O cidadão serra talhadense, Edvaldo, não é nenhum ambientalista, mas a experiência empírica junto ao meio ambiente o credencia a cobrar uma política pública para o rio Pajeú e para a barragem do jazigo, que entrou em colapso total.

“Joguei bola e hoje não existe mais e sim um córrego de esgoto, poder público deveria tratar o esgoto da cidade para não despejar a sujeira no rio”, questiona Edvaldo ao Jornal Online A Jornada.

De acordo com o bom senso de Edvaldo, o Jazigo foi construído para represar água mas está aterrado, agora como está seco deveria retirar a areia para quando vier a chuva caber mais água, porque cada caçamba de areia que é retirada é um espaço a mais para acumular a água das chuvas quando as mesmas chegarem. E olha que a previsão da meteorologia é de chuva para os próximos meses.

Embora timidamente, o poder público tem se mobilizado para resolver o problema ambiental local.
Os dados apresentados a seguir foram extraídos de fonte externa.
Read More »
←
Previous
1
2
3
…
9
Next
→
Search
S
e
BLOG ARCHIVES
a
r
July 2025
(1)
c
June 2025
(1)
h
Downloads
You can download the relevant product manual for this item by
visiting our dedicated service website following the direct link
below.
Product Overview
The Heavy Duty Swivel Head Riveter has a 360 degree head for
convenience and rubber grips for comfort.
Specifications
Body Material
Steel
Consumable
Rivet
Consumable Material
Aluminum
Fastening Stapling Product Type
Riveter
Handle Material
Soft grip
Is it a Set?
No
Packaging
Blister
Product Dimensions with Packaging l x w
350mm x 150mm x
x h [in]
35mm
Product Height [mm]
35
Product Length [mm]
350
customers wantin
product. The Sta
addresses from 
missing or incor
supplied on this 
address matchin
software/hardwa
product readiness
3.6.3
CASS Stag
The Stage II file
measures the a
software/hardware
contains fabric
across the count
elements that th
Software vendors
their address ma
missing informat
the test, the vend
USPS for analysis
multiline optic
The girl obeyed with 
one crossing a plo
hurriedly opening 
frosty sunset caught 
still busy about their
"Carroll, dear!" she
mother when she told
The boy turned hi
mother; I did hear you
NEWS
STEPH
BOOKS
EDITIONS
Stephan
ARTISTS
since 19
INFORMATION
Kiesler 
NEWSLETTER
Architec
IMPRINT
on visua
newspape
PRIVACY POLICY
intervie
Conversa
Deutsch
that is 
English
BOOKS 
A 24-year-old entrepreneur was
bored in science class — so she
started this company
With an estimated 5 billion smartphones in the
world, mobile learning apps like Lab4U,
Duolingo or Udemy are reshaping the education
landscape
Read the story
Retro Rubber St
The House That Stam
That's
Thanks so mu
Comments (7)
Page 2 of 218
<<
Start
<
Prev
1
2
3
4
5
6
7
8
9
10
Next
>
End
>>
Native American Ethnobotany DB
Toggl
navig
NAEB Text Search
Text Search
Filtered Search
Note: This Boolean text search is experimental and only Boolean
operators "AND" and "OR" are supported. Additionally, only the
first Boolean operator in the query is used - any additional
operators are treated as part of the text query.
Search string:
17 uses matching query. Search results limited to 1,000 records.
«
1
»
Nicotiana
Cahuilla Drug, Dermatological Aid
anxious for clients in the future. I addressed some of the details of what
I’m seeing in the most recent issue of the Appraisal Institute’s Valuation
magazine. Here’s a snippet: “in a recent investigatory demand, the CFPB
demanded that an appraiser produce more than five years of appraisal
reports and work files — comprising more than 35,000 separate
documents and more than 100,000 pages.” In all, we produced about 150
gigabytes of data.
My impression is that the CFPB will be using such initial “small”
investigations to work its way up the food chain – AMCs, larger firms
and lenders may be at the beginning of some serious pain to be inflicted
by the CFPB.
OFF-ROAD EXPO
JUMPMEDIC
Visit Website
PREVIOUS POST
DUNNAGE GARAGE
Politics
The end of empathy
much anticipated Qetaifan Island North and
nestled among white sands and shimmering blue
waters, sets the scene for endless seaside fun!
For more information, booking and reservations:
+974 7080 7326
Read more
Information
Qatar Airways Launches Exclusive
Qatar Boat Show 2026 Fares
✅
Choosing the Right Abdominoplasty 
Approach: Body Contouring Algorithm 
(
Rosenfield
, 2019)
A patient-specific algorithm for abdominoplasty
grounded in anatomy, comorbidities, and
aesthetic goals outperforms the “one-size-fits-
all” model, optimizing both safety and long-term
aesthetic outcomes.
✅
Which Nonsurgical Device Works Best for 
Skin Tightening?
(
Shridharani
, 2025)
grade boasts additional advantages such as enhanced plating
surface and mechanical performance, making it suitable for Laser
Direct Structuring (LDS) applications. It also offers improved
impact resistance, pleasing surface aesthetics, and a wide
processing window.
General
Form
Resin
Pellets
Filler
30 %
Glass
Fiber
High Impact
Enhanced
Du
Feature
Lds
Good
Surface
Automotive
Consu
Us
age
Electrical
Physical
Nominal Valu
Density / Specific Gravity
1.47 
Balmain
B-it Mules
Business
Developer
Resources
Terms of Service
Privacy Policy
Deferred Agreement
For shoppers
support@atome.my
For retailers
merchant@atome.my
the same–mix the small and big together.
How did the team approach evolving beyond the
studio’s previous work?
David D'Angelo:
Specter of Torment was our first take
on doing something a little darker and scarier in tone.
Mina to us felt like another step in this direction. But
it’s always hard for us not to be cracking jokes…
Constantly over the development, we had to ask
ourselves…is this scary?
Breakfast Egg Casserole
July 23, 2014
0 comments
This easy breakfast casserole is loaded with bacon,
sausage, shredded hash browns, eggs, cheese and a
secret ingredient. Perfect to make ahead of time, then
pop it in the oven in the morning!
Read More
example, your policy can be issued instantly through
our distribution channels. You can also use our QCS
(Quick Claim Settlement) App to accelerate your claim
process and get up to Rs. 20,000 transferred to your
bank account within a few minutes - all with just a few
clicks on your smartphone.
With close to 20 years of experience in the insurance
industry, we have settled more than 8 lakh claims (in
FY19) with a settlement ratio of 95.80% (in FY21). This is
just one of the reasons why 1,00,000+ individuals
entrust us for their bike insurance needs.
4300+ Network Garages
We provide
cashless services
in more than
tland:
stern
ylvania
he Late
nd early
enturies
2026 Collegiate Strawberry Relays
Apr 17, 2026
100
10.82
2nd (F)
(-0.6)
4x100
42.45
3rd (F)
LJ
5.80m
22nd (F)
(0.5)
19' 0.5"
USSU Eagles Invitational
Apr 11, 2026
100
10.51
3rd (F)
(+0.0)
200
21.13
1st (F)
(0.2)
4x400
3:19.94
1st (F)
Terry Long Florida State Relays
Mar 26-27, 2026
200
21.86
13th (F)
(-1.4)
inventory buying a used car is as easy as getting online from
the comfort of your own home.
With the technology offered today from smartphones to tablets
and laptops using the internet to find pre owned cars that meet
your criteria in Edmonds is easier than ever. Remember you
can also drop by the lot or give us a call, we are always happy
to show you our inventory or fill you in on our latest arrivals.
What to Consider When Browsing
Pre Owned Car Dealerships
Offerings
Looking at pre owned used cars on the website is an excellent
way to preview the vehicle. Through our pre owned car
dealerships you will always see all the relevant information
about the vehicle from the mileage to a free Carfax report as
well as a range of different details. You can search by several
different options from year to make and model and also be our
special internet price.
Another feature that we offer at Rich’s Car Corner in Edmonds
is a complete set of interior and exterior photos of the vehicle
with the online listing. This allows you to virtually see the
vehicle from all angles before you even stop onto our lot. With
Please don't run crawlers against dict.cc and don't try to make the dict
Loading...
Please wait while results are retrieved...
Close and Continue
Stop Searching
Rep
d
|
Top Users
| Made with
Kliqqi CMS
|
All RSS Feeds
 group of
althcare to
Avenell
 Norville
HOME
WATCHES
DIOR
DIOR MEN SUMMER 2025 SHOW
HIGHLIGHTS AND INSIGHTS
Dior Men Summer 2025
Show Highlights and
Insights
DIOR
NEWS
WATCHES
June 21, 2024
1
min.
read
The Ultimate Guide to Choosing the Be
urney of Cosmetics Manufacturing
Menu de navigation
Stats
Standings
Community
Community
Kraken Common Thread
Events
O Ministério Público Federal já realizou uma audiência pública com os proprietários de terras no leito do Rio Pajeú. Já a secretaria de Meio Ambiente de Serra Talhada iniciou nesta terça-feira (22) a retirada das algarobas.

De acordo com o secretário de Meio Ambiente, Ronaldo Melo Filho, o trabalho de limpeza começou próximo à ponte da Caxixola, onde alguns proprietários das terras ajudaram na limpeza, retirando essas árvores. Em seguida o trabalho de recuperação segue até o Jazigo e depois Serrinha.